The European Central Bank raised interest rates to the highest level in more than two decades on Thursday, as policymakers continued their campaign to stamp out inflation they said was forecast to remain too high for too long.
The bank, which sets rates for the 20 countries that use the euro currency, lifted rates by a quarter of a percentage point, putting the deposit rate at 3.5 percent, the highest since 2001. It was the bank’s eighth consecutive increase. The move has been well telegraphed since the Governing Council’s last meeting in early May, when policymakers expressed concern about underlying inflation pressures from wage growth and corporate profits or the impact of rising food prices.
The decision comes a day after the Federal Reserve held interest rates steady for the first time in more than a year. After last month’s mirror image move, when both raised rates a quarter-point, the two central banks have begun to diverge again, in part because the European Central Bank hasn’t been raising interest rates for as long or as high as the Fed.
Policymakers say they want to avoid the risk of declaring victory in their fight against rising prices prematurely, even as the eurozone’s annual rate of inflation has dropped from its double-digit peak late last year to 6.1 percent in May, the slowest pace in more than a year. Much of the slowdown can be attributed to lower wholesale energy costs, but central bankers have been alert to signs that inflation is becoming embedded in the economy, which could impede them from getting inflation back to the 2 percent target.
The central bank forecasts inflation to average 5.4 percent this year but still be above target in two years’ time, at 2.2. percent, slightly higher than the previous projections set out three months ago.
“Inflation has been coming down but is projected to remain too high for too long,” the bank said in a statement on Thursday.
But as inflation slows, the question of how much policy tightening is the right amount has become difficult to gauge. Too much could restrain the economy more than necessary and cause or worsen a recession. Too little could allow inflation to become a persistent problem that policymakers can’t root out. It’s a challenge facing central bankers around the globe.
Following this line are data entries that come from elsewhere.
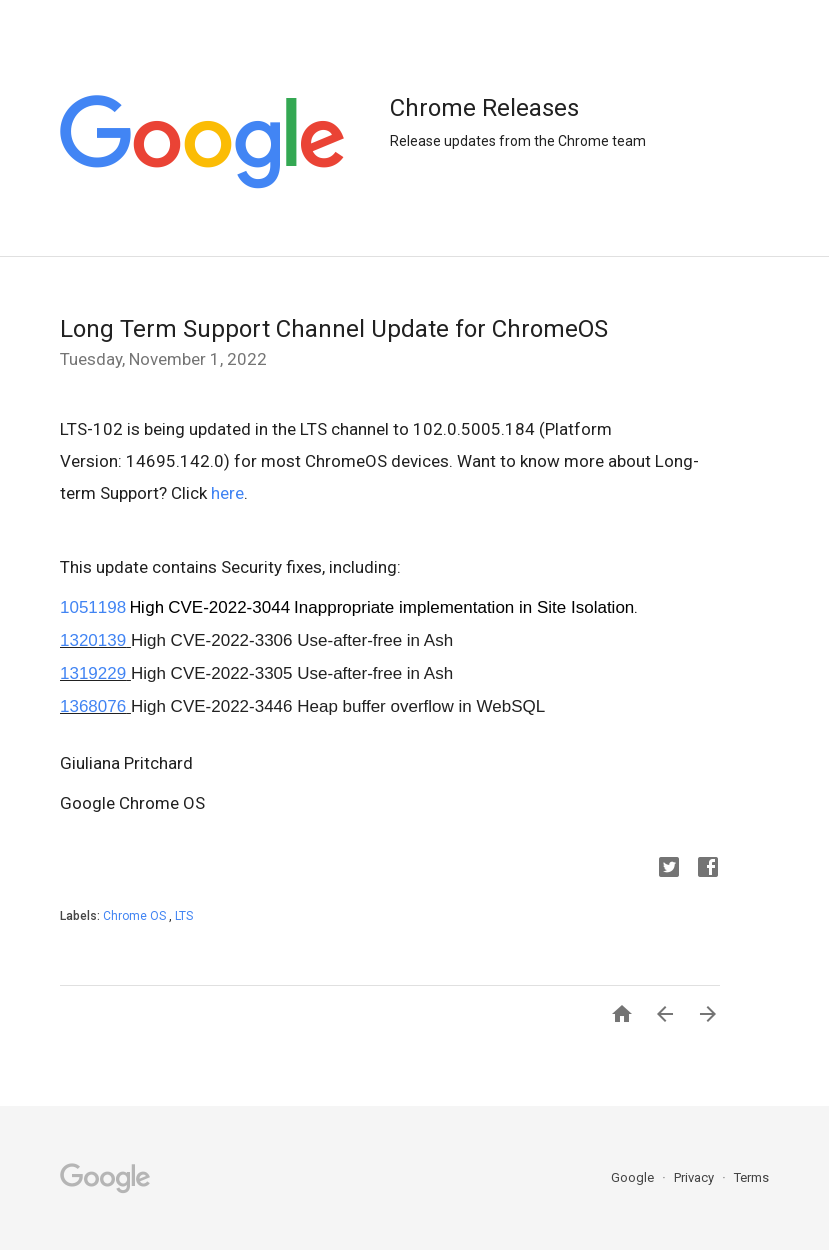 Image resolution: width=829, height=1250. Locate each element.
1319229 (93, 673)
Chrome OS (136, 916)
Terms (751, 1177)
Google (634, 1177)
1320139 (93, 640)
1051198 (93, 607)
On Wednesday, the Fed didn’t raise interest rates and said they were giving themselves time to assess how the economy is reacting to the rapid pace of past rate increases. But policymakers warned they might need to raise rates again later. Such a pattern has been recently established in Australia and Canada, where central banks held rates steady for a short period before resuming rate increases.
In May, the European Central Bank slowed down the pace of its rate increases as it acknowledged the impact that tighter monetary policy was having on the region’s economy through more restrictive lending conditions at banks. On Thursday, the bank said tighter financing conditions are expected to increasingly dampen demand.
“The Governing Council’s future decisions will ensure that the key E.C.B. interest rates will be brought to levels sufficiently restrictive to achieve a timely return of inflation to the 2 percent medium-term target,” the bank said in its statement, “and will be kept at those levels for as long as necessary.”